In 1986, she played "Dorrie"  in Mama's Family, 'Santa Mama' (S3-E13) a little girl who asked Santa for things just for her family.

In 1989, Patterson was the junior vocalist winner on Star Search.

Career
Patterson has appeared in films such as Camp Nowhere (1994). 
In 1996, Patterson appeared briefly as a volleyball schoolgirl attracting the attentions of Tommy in the premiere episode of 3rd Rock From The Sun.
From 1996–1998 Patterson portrayed Nicole Farrell on the NBC series Something So Right.
Patterson starred in the short-lived WB sitcom Movie Stars and the made-for-TV movie The Stalking of Laurie Show. Patterson made appearance in That '70s Show as Shelly in the episode: "Eric's Panties" in 2000. Who's Your Daddy? (2003), Pope Dreams (2005), and Cloud 9 (2005). She also voiced Lucy van Pelt in It's Christmastime Again, Charlie Brown and It's Spring Training, Charlie Brown. In 2004, Patterson appeared on Grounded for Life as an underage drinker. In 2005, she guest starred on Supernatural as a high school student, Charlie, in the episode Bloody Mary.
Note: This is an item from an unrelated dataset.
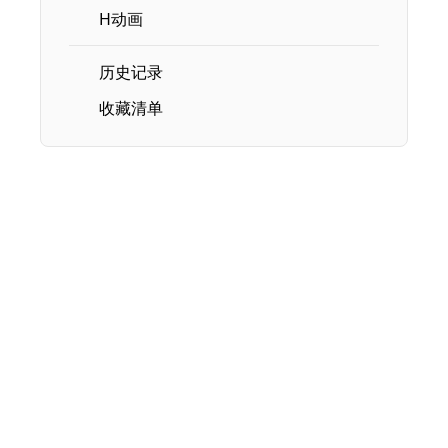
H动画
历史记录
收藏清单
In 2006, Patterson landed the role of Christy Jenkins on the eighth and final season of Charmed. Her character was a witch who was kidnapped by demons as a child and had been held captive in The Underworld for many years. Her sister, Billie Jenkins, played by Kaley Cuoco, sought help of the Charmed ones to rescue Christy.

Patterson also portrayed Holly Little in the 2008 film Starship Troopers 3: Marauder. She then starred as Maggie Schaffer on the web series, called LG15: The Resistance. In 2009, she appeared on an episode of the TV series House, where she starred as Ashley. In 2011, she appeared briefly on an episode of The Mentalist ("Every Rose Has Its Thorn") as a con artist who would sleep with wealthy men and then blackmail them. Her character was named Naomi/Victoria. Patterson is close friends with Jennifer Finnigan, her co-star on The Stalking of Laurie Show.

Personal life
Patterson's charity work includes an animal advocacy group called the Amanda Foundation. Her hobbies include singing, horseback riding, hiking, kickboxing, and cooking.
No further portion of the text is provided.